Amie Siegel


See also

Chronology, Biography, Current, Books, Contact

If You Were to Live Here—The 5th Auckland Trienniel
Essays by Hanru Hou, Christina Barton, Pascal Beausse, and Felicity Fenner
Auckland Art Gallery Toi o Tamaki, 2013

"Amie Siegel" by Elizabeth Thomas

Amie Siegel’s films subtly balance readings of the filmic—its specific histories, individualized languages, production conventions, and common tropes—alongside the political—specific social and economic facts, but also the larger institutional structures and patterns of human behavior that engender them. Although they often deal with factual information, Siegel eschews “documentary,” either as an aesthetic language or a pretense to truth, instead layering the fantastical within the real, employing multiple genres to fold allusions among them, and reflexively commingling production and post-production to accrue subjectivities and speculations.

Black Moon (2010), a wordless 20-minute montage in which a band of women outfitted for warfare traverses a blighted suburban landscape looking for shelter, safety, and perhaps their enemies, appears deceptively simple on its surface, perhaps a kind of experimental, experiential science fiction. Its title connects it to the Louis Malle’s 1975 film of the same name, an associative affair, wordless for its first 16 minutes, advancing its narrative (a surreal female coming-of-age-story) through “the characters' mysterious behavior itself,” according to Malle. Siegel borrows some of the film’s concerns—gender, violence, isolation, estrangement—along with its surrealism and muteness (itself paradoxically amplified by foreboding effects and highly constructed “ambient” sound), and transplants them to the present tense, inserting a gender-specific survivalism within the uncanny remains of the collapse of the housing bubble.

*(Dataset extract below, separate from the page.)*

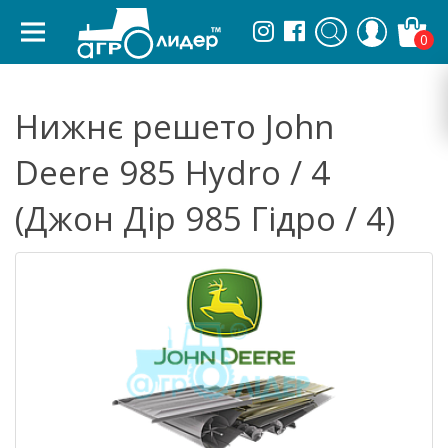
0
Нижнє решето John
Deere 985 Hydro / 4
(Джон Дір 985 Гідро / 4)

Comprising languid still shots and slow tracking shots, Siegel centers architecture and the landscape in the frame as much as the women, enacting a collusion of animate and inanimate in narrating the film’s allusive journey. Lacking the specificity of dialogue, the film compresses time and space—the abandoned and foreclosed tract homes speak at once to this moment in time, and its financial and political exigencies, while simultaneously channeling Malle, science fiction films of the 1980s like Mad Max, and a kind of paradoxical future timelessness of post-apocalypse. And the barren landscape, edged by mountains and populated with palm trees, locates us in the geographic West, while it echoes the epic hardscrabble “West” of myth and film.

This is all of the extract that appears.